New Delhi, The Supreme Court on Friday sought the Enforcement Directorate’s response on beleaguered industrialist Vijay Mallya’s plea challenging the proceedings before a Mumbai court seeking to declare him a fugitive economic offender and attach his assets.
Issuing notice to the ED and the Maharashtra government, a bench of Chief Justice Ranjan Gogoi and Justice Sanjay Kishan Kaul, however, did not put on hold the proceedings before the Mumbai Special court against Mallya under the Fugitive Economic Offenders Act.
Senior counsel Fali Nariman, who appeared for Mallya, said that any such declaration would directly affect the rights of the various parties including the lending banks who are seeking the recovery of their money given to now grounded Kingfisher airlines.
Mallya has challenged the November 22, 2018 order of Bombay High Court rejecting his plea on the preliminary grounds that the October 30 order of the Special Court under the Prevention of Money Laundering Act, 2002 (PML Act) was not appealable under Section 17(1) of the Fugitive Economic Offenders Act (FEO Act).
The High Court had said that the October 30 order of the Special Court under the Prevention of Money Laundering Act, 2002 and the Fugitive Economic Offenders Act could not be appealed under the FEO Acty as the Special Court had not decided any issue or determined any right of Mallya.
Mallya in his petition has said that the Bombay High Court should have given primacy to the determination of a question whether he was in possession of any “proceeds of crime”, which he contended could only be decided in the “earlier proceedings pending before the appellate tribunal”.

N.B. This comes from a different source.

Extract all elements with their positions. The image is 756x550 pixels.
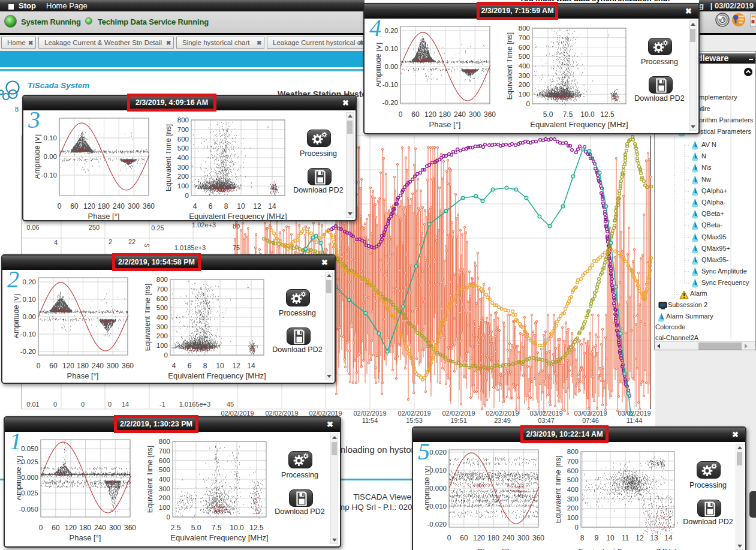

“The dismissal of stay application amounts to determination of an issue, apart from adversely affecting the petitioner’s rights,” Mally said in his appeal against the High Court order.
The appeal further contended that the declaration that Mallya was “an alleged fugitive economic offender could not be viewed in vacuum and in disjunction from the issue of confiscation of properties/assets under FEO Act”.
It contended that “an order declaring Mallya as an alleged “fugitive economic offender” and thereafter not proceeding to order confiscation of his properties/assets would amount to passing an order in futility.
The appeal has said that the High Court had failed to appreciate that all the assets and properties of which confiscation was sought were the subject matter of proceedings initiated by ED under PMLA and the probe agency was already in possession of them.
The Directorate of Enforcement in July moved the Special Court under the PML Act seeking to declare Mallya as a “fugitive economic offender” under the Fugitive Economic Offenders’ Act, 2018, and confiscate his assets worth around Rs 12,500 crore.